Although both DFS and BFS visit every node in the binary tree, they visit nodes in different orders.
This traversal order is the fundamental reason why BFS can be used to solve “level-order traversal” and “shortest path” problems. Below, we’ll walk through several example problems to see how BFS tackles level-order traversal and shortest path problems.
BFS Application 1: Level-Order Traversal
LeetCode 102. Binary Tree Level Order Traversal (Medium)
Given a binary tree, return the node values obtained by level-order traversal. Level-order traversal means visiting all nodes level by level, from left to right.
What is level-order traversal? Simply put, it means dividing the binary tree into layers and then traversing each layer from left to right:
At first glance, this traversal order looks the same as BFS, so we might think we can directly use BFS to get the level-order traversal result. However, the required output format of level-order traversal differs from that of BFS. Level-order traversal requires us to distinguish each level, meaning it returns a two-dimensional array. BFS traversal, on the other hand, produces a one-dimensional array with no way to distinguish levels.
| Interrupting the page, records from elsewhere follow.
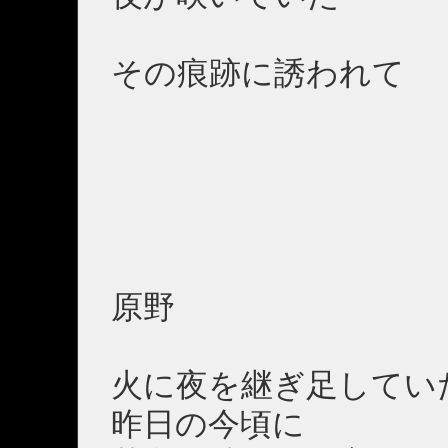
その痕跡に誘われて
原野
火に夜を継ぎ足してい
昨日の今頃に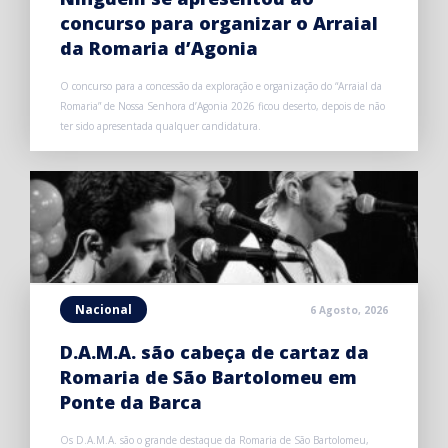
concurso para organizar o Arraial
da Romaria d’Agonia
O concurso para a concessão da exploração e organização do “Arraial da
Romaria” de Nossa Senhora d’Agonia 2026 ficou deserto, depois de não
ter sido apresentada qualquer candidatura.
Nacional
6 Agosto, 2026
D.A.M.A. são cabeça de cartaz da
Romaria de São Bartolomeu em
Ponte da Barca
Os D.A.M.A. são o grande destaque da Romaria de São Bartolomeu,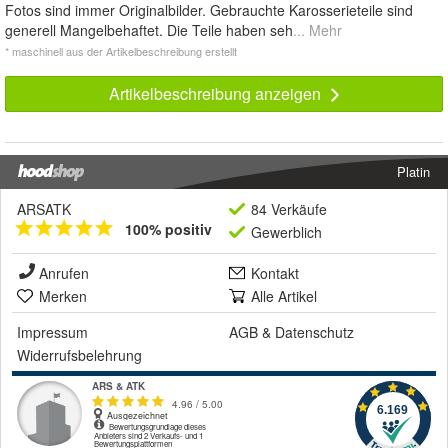
Fotos sind immer Originalbilder. Gebrauchte Karosserieteile sind
generell Mangelbehaftet. Die Teile haben seh
... Mehr
* maschinell aus der Artikelbeschreibung erstellt
Artikelbeschreibung anzeigen
Platin
ARSATK
84 Verkäufe
100% positiv
Gewerblich
Anrufen
Kontakt
Merken
Alle Artikel
Impressum
AGB
&
Datenschutz
Widerrufsbelehrung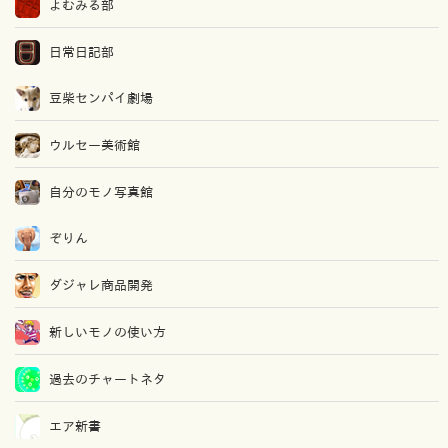
よむみる部
日常日記部
豆柴センパイ劇場
ウルセー美術館
自分のモノ写真館
ぞりん
ダジャレ商品開発
新しいモノの使い方
過去のチャートネタ
エア新書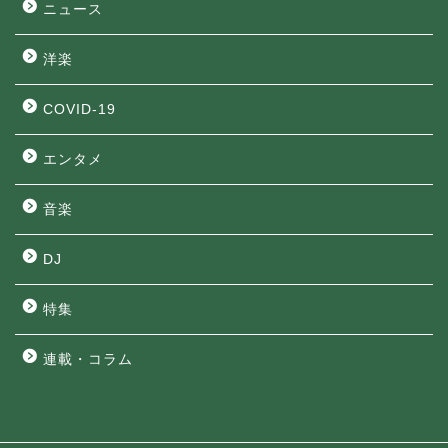
ニュース
洋楽
COVID-19
エンタメ
音楽
DJ
特集
連載・コラム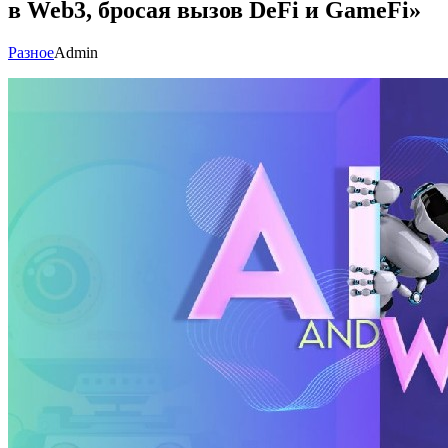
в Web3, бросая вызов DeFi и GameFi»
Разное
Admin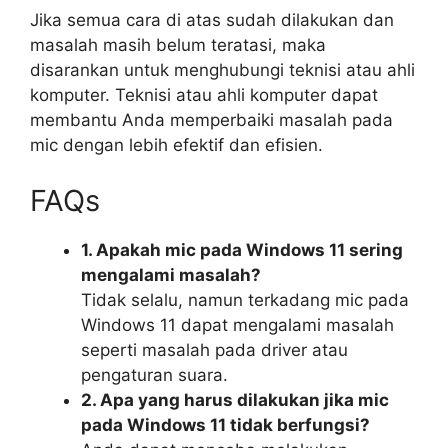
Jika semua cara di atas sudah dilakukan dan
masalah masih belum teratasi, maka
disarankan untuk menghubungi teknisi atau ahli
komputer. Teknisi atau ahli komputer dapat
membantu Anda memperbaiki masalah pada
mic dengan lebih efektif dan efisien.
FAQs
1. Apakah mic pada Windows 11 sering
mengalami masalah?
Tidak selalu, namun terkadang mic pada
Windows 11 dapat mengalami masalah
seperti masalah pada driver atau
pengaturan suara.
2. Apa yang harus dilakukan jika mic
pada Windows 11 tidak berfungsi?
So how do we separate BFS traversal results into layers? Let’s first observe how nodes are enqueued and dequeued during BFS traversal:
Let’s capture a specific moment during BFS traversal:
As you can see, the queue currently contains nodes 3, 4, and 5, which come from level 1 and level 2 respectively. At this point, level 1 nodes haven’t all been dequeued yet, but level 2 nodes have already entered, and nodes from both levels are adjacent in the queue. We cannot tell which level a node in the queue belongs to.
Therefore, we need to slightly modify the code. Before traversing each level, we first record the number of nodes currently in the queue (which is the number of nodes in this level), and then process all nodes of this level in one go.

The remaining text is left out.